>>>
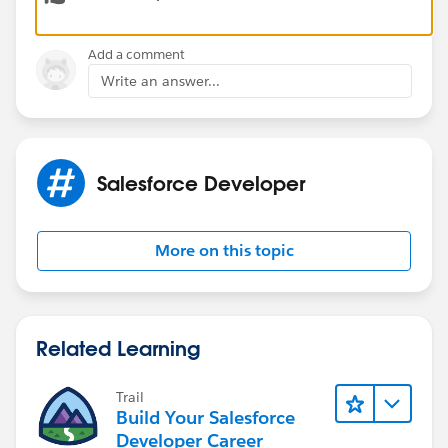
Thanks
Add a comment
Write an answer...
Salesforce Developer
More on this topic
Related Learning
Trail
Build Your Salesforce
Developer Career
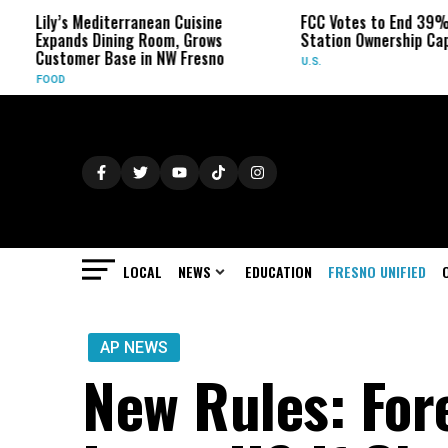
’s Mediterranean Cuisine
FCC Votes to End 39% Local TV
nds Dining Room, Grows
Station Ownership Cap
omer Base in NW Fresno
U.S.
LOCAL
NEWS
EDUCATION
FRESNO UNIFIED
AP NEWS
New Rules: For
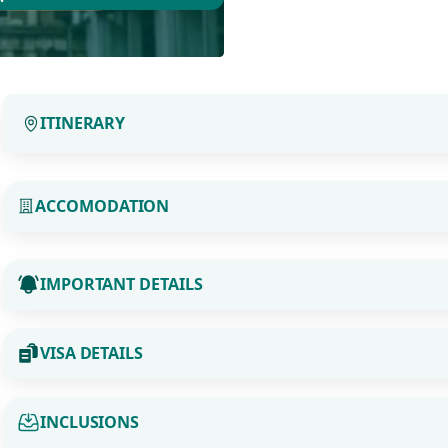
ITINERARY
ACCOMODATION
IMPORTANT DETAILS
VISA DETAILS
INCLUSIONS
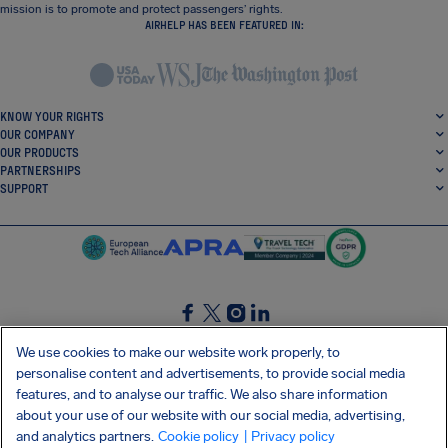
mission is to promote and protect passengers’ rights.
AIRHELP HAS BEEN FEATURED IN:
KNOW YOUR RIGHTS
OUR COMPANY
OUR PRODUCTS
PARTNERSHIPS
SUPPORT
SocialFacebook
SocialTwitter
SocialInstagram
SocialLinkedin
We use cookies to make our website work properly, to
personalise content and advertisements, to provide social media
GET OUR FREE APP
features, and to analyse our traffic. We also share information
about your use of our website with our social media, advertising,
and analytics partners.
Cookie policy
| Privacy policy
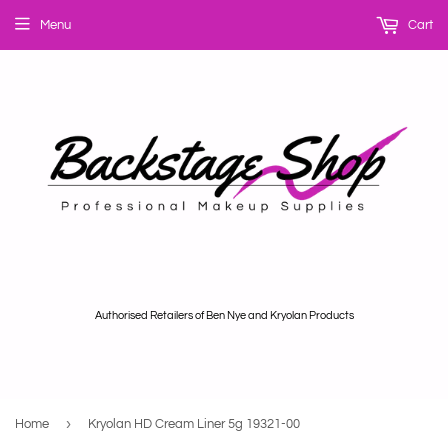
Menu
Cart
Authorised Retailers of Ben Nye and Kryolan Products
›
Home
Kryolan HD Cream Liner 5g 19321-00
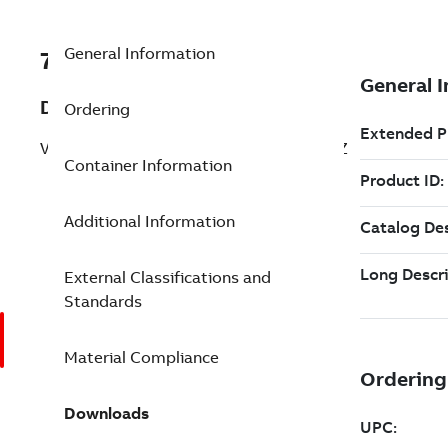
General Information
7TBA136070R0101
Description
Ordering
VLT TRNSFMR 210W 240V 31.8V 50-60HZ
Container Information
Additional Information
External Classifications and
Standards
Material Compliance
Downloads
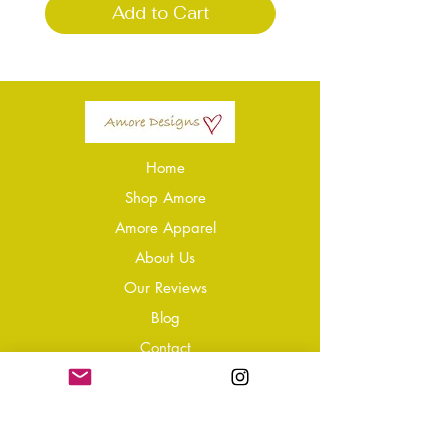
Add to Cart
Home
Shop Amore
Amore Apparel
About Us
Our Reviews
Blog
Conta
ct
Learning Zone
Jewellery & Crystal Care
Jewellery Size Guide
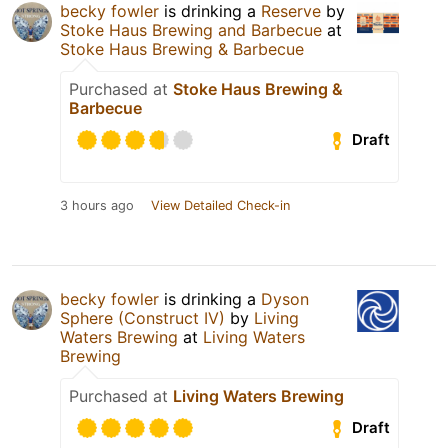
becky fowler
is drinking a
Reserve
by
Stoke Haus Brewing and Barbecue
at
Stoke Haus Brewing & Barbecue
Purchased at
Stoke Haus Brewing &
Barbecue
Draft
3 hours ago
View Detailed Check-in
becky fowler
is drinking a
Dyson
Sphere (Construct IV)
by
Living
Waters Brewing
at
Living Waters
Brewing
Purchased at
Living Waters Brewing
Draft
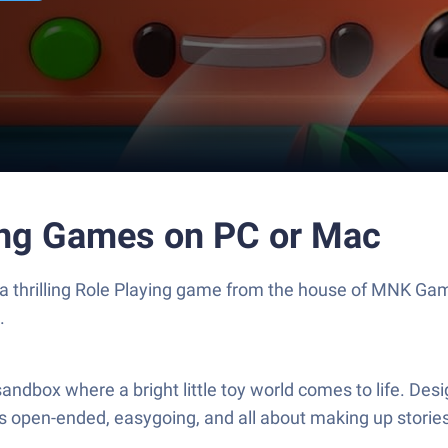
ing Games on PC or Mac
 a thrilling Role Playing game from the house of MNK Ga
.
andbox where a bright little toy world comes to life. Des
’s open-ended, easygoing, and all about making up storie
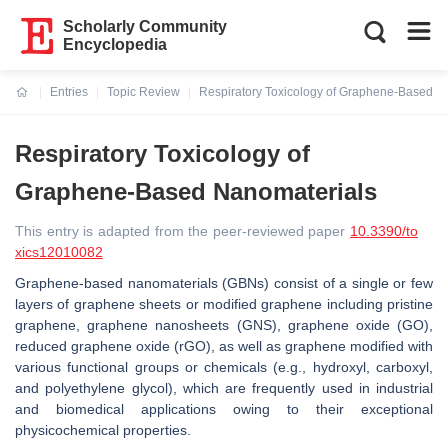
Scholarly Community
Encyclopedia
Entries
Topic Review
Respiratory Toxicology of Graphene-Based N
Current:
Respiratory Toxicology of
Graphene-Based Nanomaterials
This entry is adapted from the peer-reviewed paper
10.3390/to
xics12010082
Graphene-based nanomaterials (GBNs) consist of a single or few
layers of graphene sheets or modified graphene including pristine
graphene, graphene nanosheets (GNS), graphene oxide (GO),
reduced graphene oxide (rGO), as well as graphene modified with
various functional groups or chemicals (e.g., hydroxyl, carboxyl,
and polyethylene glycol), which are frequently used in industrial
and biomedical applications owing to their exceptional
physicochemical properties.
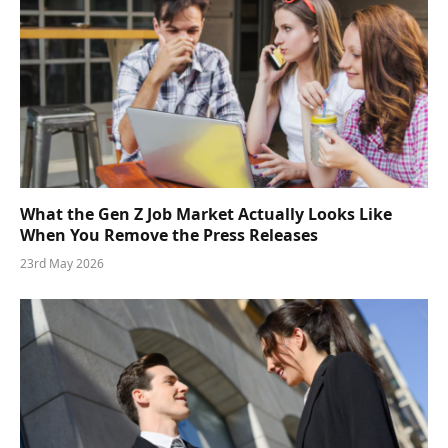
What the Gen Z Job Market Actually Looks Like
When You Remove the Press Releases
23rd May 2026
<<<
>>>
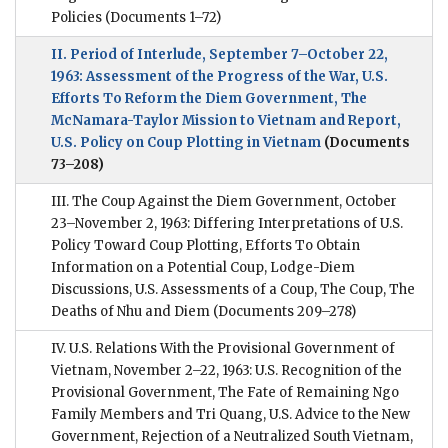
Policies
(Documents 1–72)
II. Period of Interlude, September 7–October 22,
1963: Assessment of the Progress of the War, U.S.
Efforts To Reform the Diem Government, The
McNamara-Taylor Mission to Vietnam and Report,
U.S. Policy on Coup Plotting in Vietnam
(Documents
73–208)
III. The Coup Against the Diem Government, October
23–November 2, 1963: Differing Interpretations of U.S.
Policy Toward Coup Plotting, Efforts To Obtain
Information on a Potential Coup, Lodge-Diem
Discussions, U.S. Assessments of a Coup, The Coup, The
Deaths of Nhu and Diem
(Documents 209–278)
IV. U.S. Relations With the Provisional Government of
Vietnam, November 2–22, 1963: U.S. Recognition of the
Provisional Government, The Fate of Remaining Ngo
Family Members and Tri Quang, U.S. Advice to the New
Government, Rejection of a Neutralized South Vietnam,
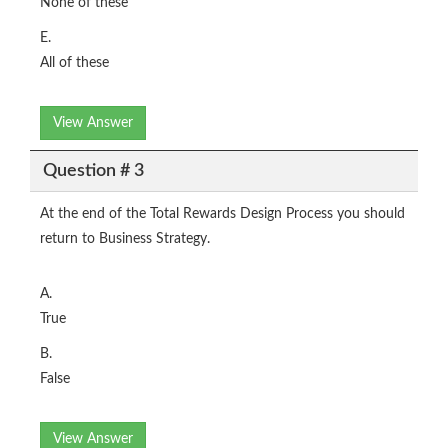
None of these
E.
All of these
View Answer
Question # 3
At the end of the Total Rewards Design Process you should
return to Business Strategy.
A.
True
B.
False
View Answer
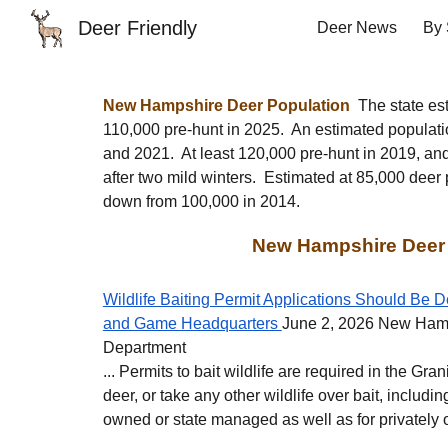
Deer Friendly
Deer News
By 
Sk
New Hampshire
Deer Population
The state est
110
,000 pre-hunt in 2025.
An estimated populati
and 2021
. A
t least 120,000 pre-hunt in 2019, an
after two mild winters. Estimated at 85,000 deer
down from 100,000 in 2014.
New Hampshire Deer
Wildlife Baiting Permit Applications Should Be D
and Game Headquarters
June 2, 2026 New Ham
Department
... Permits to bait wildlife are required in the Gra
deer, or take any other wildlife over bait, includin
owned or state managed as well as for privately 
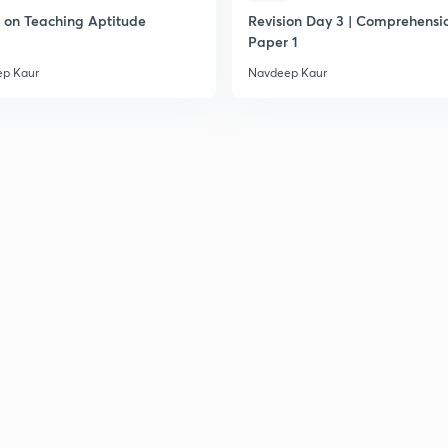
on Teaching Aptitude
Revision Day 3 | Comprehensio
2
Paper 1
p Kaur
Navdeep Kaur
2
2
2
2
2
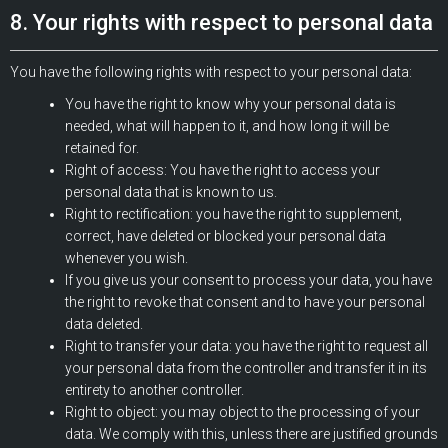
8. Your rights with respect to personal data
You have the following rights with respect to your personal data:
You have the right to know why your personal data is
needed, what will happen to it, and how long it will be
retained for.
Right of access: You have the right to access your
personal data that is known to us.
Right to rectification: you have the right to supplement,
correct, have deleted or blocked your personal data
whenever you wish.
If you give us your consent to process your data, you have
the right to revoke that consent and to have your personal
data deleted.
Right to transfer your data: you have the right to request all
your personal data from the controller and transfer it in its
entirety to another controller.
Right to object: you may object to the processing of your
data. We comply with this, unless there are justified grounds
<<<
» **Task to complete**: Show every line from the entries that includes the word "Haus".

» **Exercise response**:
Stoke Haus Brewing and Barbecue
Stoke Haus Brewing & Barbecue
Stoke Haus Brewing &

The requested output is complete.